This article has 2 comments:

  • fxtrader07
    Apr 21 11:16 AM
    You give the impression that the quarterly miss was due to quite of normal fluctuations in death claims. But, a larger part of the miss comes from a significant investment loss of 155 million. even though mgmt is pretty much convinced that most if that loss will be reversed over the longer run, this IS a very important issue, no? When an insurance company reports significant losses in their investment protfolio, it is ALWAYS a cause for concern, because it is these investments (along with smart underwriting) that ultimately creates (or destroys) the value.

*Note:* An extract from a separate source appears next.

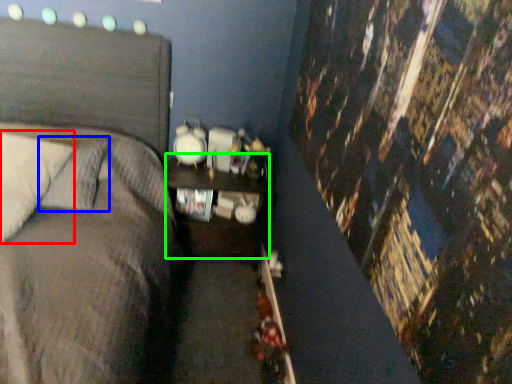 Question: Based on their relative distances, which object is nearer to pillow (highlighted by a red box)? Choose from pillow (highlighted by a blue box) and nightstand (highlighted by a green box).

Choices:
 (A) pillow
 (B) nightstand

Answer: (A)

    So i am not holding my breath here- there may well be more negative news in store from the company next quarter if the current liquidity and credit market crisis continues or worsens.
  • nsurinvest
    Apr 28 07:18 PM
    Even when RGA a few years back had two adverse claims quarters in a row, they bounced back, so yes, I would normally agree with David's assessment. So while this is somewhat expected, I'm a bit more concerned than usual. The UK publication MoneyMarketing reported on 16-April (a day prior to the earnings announcement) about the sudden departure of the head of the UK Operation. This, after being with the company for 9 years, building this market up from nothing. Neither the CEO or the CFO said anything about this during the call, either.
    The MoneyMarketing blurb is in quotes below.
    "Perry Thomas leaves RGA
    Helen Pow - 16-Apr-2008
    RGA head of UK business Perry Thomas has left the reinsurer with immediate effect. The role will be filled by Enda Murphy, who currently heads up the international business based in Dublin.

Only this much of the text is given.